In optimal spline interpolation, to values at sites

  tau(1), ..., tau(n)

say, the knots are chosen so as to minimize the constant in a standard error formula. Specifically, the first and the last data site are chosen as k-fold knots. The remaining n-k knots are supplied by optknt.
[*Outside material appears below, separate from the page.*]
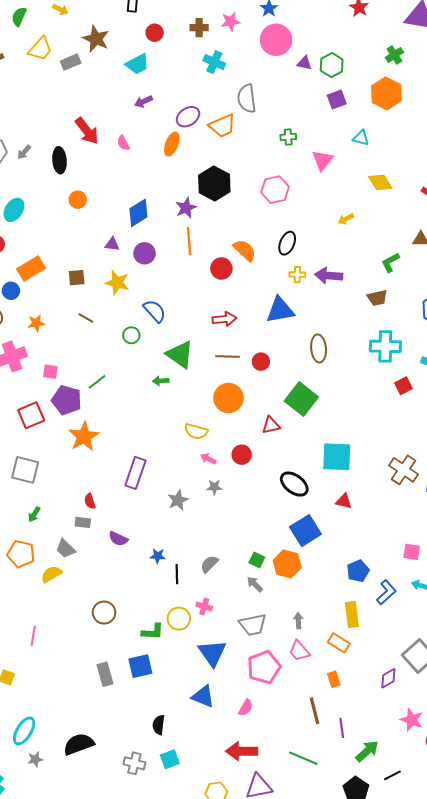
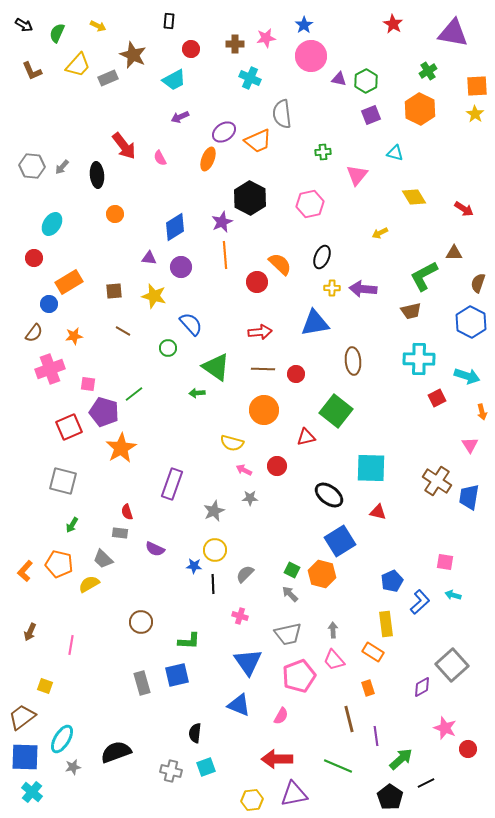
green L-shape: (390, 262) -> (424, 276), size x1.5
yellow circle: (179, 619) -> (215, 550), moved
Here is the beginning of the help from optknt:

OPTKNT Optimal knot distribution.

OPTKNT(TAU,K)  returns an `optimal' knot sequence for
interpolation at data sites TAU(1), ..., TAU(n) by splines of
order K. TAU must be an increasing sequence, but this is not
checked.
OPTKNT(TAU,K,MAXITER) specifies the number MAXITER of iterations
to be tried, the default being 10.
The interior knots of this knot sequence are the n-K
sign-changes in any absolutely constant function h ~= 0 that
satisfies
       integral{ f(x)h(x) : TAU(1) < x < TAU(n) } = 0
for all splines f of order K with knot sequence TAU.

Trying OPTKNT

We try using optknt for interpolation on our example, interpolating by cubic splines to data

  (tau(i), y(i)),   for i = 1, ..., n.
k = 4;
osp = spapi( optknt(tau,k), tau,y);

fnplt(osp,'r');
hl = legend({'Full Dataset' 'Subsampled Data' ...
        'Cubic Spline Interpolant Using Optimal knots'}, ...
        'location','NW');
hl.Position = hl.Position-[.14,0,0,0];

This is a bit disconcerting!

Here, marked by stars, are also the interior optimal knots:

xi = fnbrk(osp,'knots');
xi([1:k end+1-(1:k)]) = [];
plot(xi,repmat(1.4, size(xi)),'*');
hl = legend({'Full Dataset' 'Subsampled Data' ...
        'Cubic Spline Interpolant Using Optimal knots' ...
        'Optimal Knots'}, 'location','NW');
hl.Position = hl.Position-[.14,0,0,0];

What Happened?

The knot choice for optimal interpolation is designed to make the maximum over all functions f of the ratio

  norm(f - If) / norm(D^k f)

as small as possible, where the numerator is the norm of the interpolation error, f - If, and the denominator is the norm of the k-th derivative of the interpolant, D^k f. Since our data imply that D^k f is rather large, the interpolation error near the flat part of the data is of acceptable size for such an `optimal' scheme.

Actually, for these data, the ordinary cubic spline interpolant provided by csapi does quite well:

cs = csapi(tau,y);
fnplt(cs,'g',2);
hl = legend({'Full Dataset' 'Subsampled Data' ...
        'Cubic Spline Interpolant Using Optimal knots' ...
        'Optimal Knots' 'Cubic Spline Interpolant Using CSAPI'}, ...
        'location','NW');
hl.Position = hl.Position-[.14,0,0,0];
hold off

Knot Choice for Least Squares Approximation

Knots must be selected when doing least-squares approximation by splines. One approach is to use equally-spaced knots to begin with, then use newknt with the approximation obtained for a better knot distribution.

The next sections illustrate these steps with the full titanium heat data set.

Least Squares Approximation with Uniform Knot Sequence

We start with a uniform knot sequence.

unif = linspace(xx(1), xx(end), 2+fix(length(xx)/4));
sp = spap2(augknt(unif, k), k, xx, yy);
plot(xx,yy,'x');
hold on
fnplt(sp,'r');
axis([500 1100 .55 2.25]);
title('The Titanium Heat Data');
hl = legend({'Full Dataset' ...
        'Least Squares Cubic Spline Using Uniform Knots'}, ...
        'location','NW');
hl.Position = hl.Position-[.14,0,0,0];

This is not at all satisfactory. So we use newknt for a spline approximation of the same order and with the same number of polynomial pieces, but the breaks better distributed.

Using NEWKNT to Improve the Knot Distribution

spgood = spap2(newknt(sp), k, xx,yy);
fnplt(spgood,'g',1.5);
hl = legend({'Full Dataset' ...
        'Least Squares Cubic Spline Using Uniform Knots' ...
        'Least Squares Cubic Spline Using NEWKNT'}, ...
        'location','NW');
hl.Position = hl.Position-[.14,0,0,0];
hold off

This is quite good. Incidentally, even one interior knot fewer would not have sufficed in this case.